How artificially sweetened drinks affect your health 

Original Article:

Sugar Alternatives

There are usually about 39 grams of sugar in a single can of soda and consuming this type of soda may cause excess weight gain. Because of this, soda companies introduced synthetic sweeteners such as sodium cyclamate, aspartame,  and acesulfame to try to reduce potentially harmful effects to human health. Now researchers have looked at what happens in our mouth when we drink artificially sweetened drinks compared to traditionally soda or simply drinking water. 

How is sugar digested?

The breakdown of sugar starts in our mouths. We taste sweetness when our taste buds tell our brain what is in our mouth. This triggers more saliva to break down the food and the body prepares for the sugar by producing insulin which can be associated with feelings of hunger. 

How are alternative sweeteners digested?

When drinking or eating something that has been artificially sweetened, our taste buds still signal to the brain that we are tasting something sweet, leading to insulin secretion and saliva production. However, aspartame is not broken down until the food reaches the small intestine. 

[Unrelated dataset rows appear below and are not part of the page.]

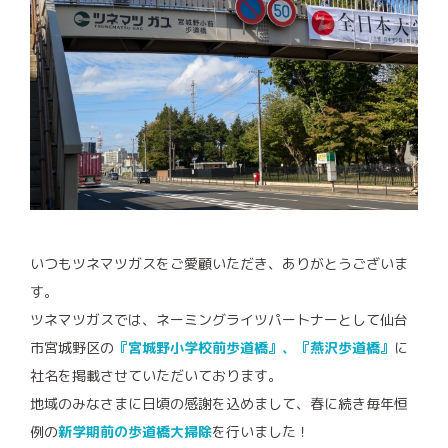
即湯サービス
プロパンガスのコト
プロパンガスの安全性
プロパンガス緊急時の対応
プロパンガスのメリット
いつもツネマツガスをご愛顧いただき、ありがとうございま
プロパンガスの料金
す。
プロパンガス導入例
ツネマツガスでは、ネーミングライツパートナーとして仙台
市宮城野区の
『宮城野小学校前歩道橋』、『燕沢歩道橋』
に
プロパンガス導入の流れ
社名を掲載させていただいております。
地域のみなさまに日頃の感謝を込めまして、春に続き毎年恒
プロパンガスQ&A
例の
新学期前の歩道橋大掃除
を行いました！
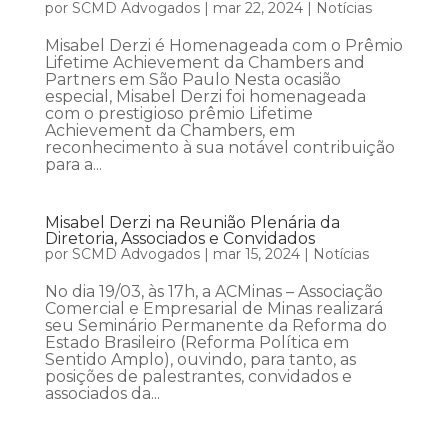
por
SCMD Advogados
|
mar 22, 2024
|
Notícias
Misabel Derzi é Homenageada com o Prêmio
Lifetime Achievement da Chambers and
Partners em São Paulo Nesta ocasião
especial, Misabel Derzi foi homenageada
com o prestigioso prêmio Lifetime
Achievement da Chambers, em
reconhecimento à sua notável contribuição
para a...
Misabel Derzi na Reunião Plenária da
Diretoria, Associados e Convidados
por
SCMD Advogados
|
mar 15, 2024
|
Notícias
No dia 19/03, às 17h, a ACMinas – Associação
Comercial e Empresarial de Minas realizará
seu Seminário Permanente da Reforma do
Estado Brasileiro (Reforma Política em
Sentido Amplo), ouvindo, para tanto, as
posições de palestrantes, convidados e
associados da...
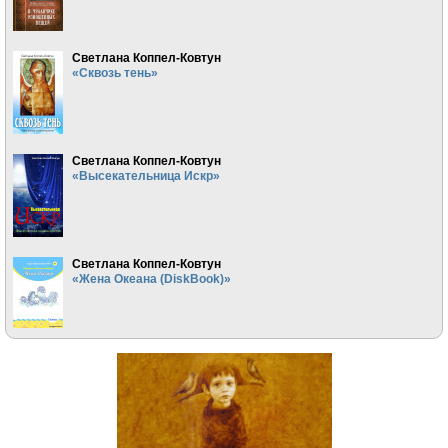
Светлана Коппел-Ковтун
«Сквозь тень»
Светлана Коппел-Ковтун
«Высекательница Искр»
Светлана Коппел-Ковтун
«Жена Океана (DiskBook)»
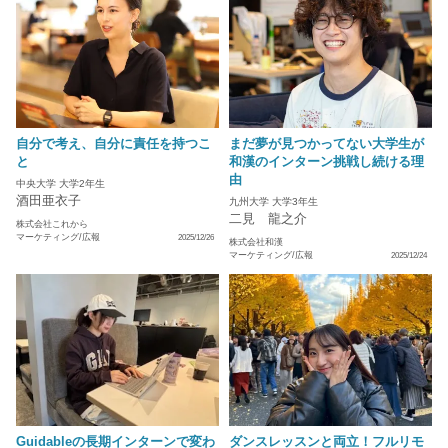
自分で考え、自分に責任を持つこ
まだ夢が見つかってない大学生が
と
和漢のインターン挑戦し続ける理
由
中央大学 大学2年生
酒田亜衣子
九州大学 大学3年生
二見 龍之介
株式会社これから
マーケティング/広報
2025/12/26
株式会社和漢
マーケティング/広報
2025/12/24
Guidableの長期インターンで変わ
ダンスレッスンと両立！フルリモ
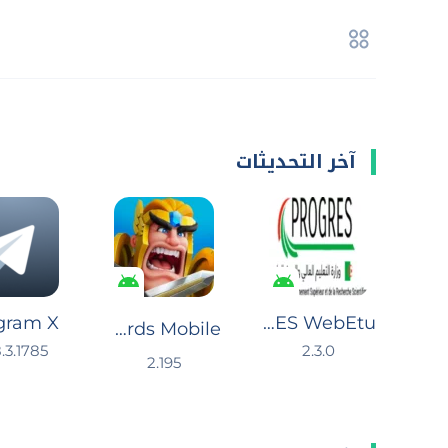
آخر التحديثات
gram X
PROGRES WebEtu
Lords Mobile: لوردس موبايل
.3.1785
2.3.0
2.195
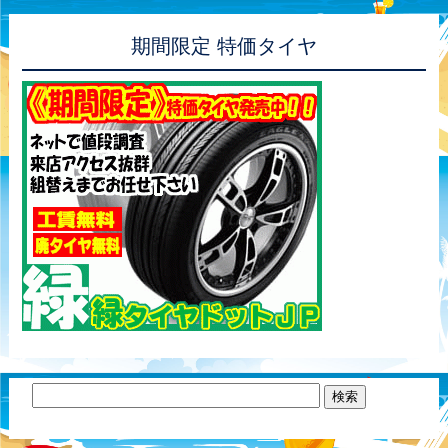
期間限定 特価タイヤ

In a new study 15 healthy volunteers drank five different test drinks (diet soft drinks, regular soft drinks, mineral water with sweeteners, the same products with low sucrose content, and water) The researchers found that the sense of sweetness was greater with the artificially sweetened drinks, and drinks with sucrose, compared to water. This was associated with greater salivary aspartame after the diet soft drink compared to water with sweeteners. These were also higher salivary insulin levels with regular and diet soft drinks compared to low sucrose and water test-drinks ingestion. It is likely that the aspartame in the saliva is then swallowed.These findings suggest that artificial sweeteners have measurable effects on our metabolism and these begin immediately when we start ingesting them.